If you think about how that information is stored in the data dictionary (along the so called
INTERNAL column id, there is also a plain COLUMN_ID for display purposes and a SEGMENT column id that defines how the columns are stored in the blocks) and how Oracle very likely performs the swap of object statistic when exchanging partitions the potential problem becomes obvious.
It is however very
unlikely to hit that bug for several reasons:
- There are several reasons why you usually want to gather the statistics on the exchanged partition
after the exchange took place. If you want to make use of the
SIZE AUTO functionality that automatically determines the generation of
column histograms based on column usage, or want to ensure that
higher level statistics are maintained via
aggregation, or if you want to benefit from more recent features like
Incremental Partition Statistics, for example.
If you follow this recommended technique you won't have any problems on the partitioned object since the statistics gathered after the exchange operation
won't be affected by the bug
However, depending on what you do with the
swapped table segment, you might still encounter problems since, without refreshing the statistics on that table you'll potentially end up with
screwed up column statistics.
- Until the arrival of more recent features like
Virtual Columns and
Extended Statistics that under the covers are based on the same technique it is very likely that both objects involved in the exchange partition operation are carefully maintained
synchronously with regard to structural changes like column or index additions, since otherwise the EXCHANGE PARTITION operation might
fail with corresponding errors
From 11g on however you can far simpler fall into the trap of getting out-of-sync internal column ids by simply
gathering Extended Statistics on or by adding a Virtual Column to only one of the two objects. The EXCHANGE PARTITION operation won't fail, but if the Virtual Columns were added in a different order or real columns were added afterwards (to both objects) the column statistics of the affected columns will be screwed up.
Note that the
official documentation is not exactly helpful, since it explicitly says
here that the Virtual Columns
don't need to be in sync between the two objects because only the real columns are relevant for the EXCHANGE PARTITION operation itself.

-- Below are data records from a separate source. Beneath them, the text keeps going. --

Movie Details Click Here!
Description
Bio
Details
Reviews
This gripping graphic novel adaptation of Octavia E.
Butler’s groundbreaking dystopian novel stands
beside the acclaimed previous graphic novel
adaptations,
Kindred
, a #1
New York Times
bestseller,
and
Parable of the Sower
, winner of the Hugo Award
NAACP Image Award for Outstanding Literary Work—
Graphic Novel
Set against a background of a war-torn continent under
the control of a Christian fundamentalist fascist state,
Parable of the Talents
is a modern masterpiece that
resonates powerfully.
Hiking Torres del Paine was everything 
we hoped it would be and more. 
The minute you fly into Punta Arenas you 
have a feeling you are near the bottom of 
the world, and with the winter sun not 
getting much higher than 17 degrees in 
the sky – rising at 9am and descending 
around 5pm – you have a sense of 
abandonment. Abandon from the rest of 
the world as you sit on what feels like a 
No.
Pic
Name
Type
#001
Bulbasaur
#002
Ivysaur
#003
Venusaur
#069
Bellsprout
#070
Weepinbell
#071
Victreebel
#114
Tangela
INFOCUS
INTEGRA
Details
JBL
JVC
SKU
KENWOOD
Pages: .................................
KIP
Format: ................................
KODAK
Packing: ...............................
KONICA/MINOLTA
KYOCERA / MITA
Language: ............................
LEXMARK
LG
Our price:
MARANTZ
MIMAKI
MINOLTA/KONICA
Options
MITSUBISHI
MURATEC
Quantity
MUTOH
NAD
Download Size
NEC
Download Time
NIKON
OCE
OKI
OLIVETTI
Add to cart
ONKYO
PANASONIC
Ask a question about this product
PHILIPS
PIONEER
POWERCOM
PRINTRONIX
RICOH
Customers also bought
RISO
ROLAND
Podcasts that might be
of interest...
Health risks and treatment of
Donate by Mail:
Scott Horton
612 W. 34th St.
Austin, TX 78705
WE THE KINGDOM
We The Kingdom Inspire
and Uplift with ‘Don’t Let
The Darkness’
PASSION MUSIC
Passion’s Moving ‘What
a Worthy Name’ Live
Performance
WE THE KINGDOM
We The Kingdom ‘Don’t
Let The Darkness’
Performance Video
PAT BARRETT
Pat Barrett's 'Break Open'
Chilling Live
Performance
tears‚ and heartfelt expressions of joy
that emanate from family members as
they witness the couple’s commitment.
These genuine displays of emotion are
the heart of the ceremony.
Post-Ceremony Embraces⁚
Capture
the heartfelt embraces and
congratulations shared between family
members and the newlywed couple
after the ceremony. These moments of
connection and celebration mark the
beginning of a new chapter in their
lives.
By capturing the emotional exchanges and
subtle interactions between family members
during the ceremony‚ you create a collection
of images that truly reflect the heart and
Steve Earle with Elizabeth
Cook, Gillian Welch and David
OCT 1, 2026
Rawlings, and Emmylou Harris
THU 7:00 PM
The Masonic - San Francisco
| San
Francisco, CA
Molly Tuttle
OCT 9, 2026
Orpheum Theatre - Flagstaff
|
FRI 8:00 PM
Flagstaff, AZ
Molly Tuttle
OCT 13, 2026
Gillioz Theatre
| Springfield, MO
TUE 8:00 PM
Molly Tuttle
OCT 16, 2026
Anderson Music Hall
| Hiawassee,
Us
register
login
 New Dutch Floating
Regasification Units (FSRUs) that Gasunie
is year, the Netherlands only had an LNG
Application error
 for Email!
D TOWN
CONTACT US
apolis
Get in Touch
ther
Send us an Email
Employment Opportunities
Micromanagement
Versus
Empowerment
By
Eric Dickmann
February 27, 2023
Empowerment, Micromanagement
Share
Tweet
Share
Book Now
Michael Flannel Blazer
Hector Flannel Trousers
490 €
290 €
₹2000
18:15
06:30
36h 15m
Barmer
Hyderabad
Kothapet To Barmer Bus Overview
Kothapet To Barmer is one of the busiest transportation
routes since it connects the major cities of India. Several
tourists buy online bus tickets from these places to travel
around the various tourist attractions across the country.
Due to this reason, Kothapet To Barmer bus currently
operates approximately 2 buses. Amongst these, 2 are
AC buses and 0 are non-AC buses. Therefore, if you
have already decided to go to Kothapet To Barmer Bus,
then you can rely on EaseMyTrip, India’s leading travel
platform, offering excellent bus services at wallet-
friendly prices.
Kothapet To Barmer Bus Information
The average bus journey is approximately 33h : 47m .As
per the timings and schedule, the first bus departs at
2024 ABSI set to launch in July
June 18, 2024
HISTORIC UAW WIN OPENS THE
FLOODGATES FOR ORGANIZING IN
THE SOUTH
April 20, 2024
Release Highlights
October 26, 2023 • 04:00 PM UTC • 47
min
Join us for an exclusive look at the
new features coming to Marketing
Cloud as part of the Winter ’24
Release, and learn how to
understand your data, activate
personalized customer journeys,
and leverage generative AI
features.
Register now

Furthermore from a pure technical point of view it is a
legal approach to gather statistics on the table segment to be exchanged into the partitioned object and rely on EXCHANGE PARTITION to swap properly the statistics between the two segments, which in this case only affects the partition level statistics of the particular partition being exchanged (unless you play with the undocumented parameter "_minimal_stats_aggregation") and the table level statistics of the unpartitioned object.
If you follow this practice and do some of the following:
- Add Function Based Indexes to only one of the objects or both objects in different order, or mixed with additions of other, real columns
- Add Extended Statistics or Virtual Columns only to one of the objects and afterwards add real columns
then the resulting column statistics will be screwed up for all columns that don't have a matching INTERNAL column id.
Oracle obviously simply just swaps the two
object_ids in the underlying statistics dictionary tables, which is the most obvious and efficient operation, but unfortunately produces wrong column statistics results if the
INTERNAL column ids don't match.
The operation would probably be much more complex if Oracle tried to handle this situation correctly.
The possible
workarounds are simple:
- Either
prevent such a situation upfront, by ensuring that all operations including those that generate Virtual Columns are always done in sync to the two objects involved
-
Gather statistics on
both objects after the exchange partition operation took place
The client has opened an SR; it will be interesting to hear what Oracle says.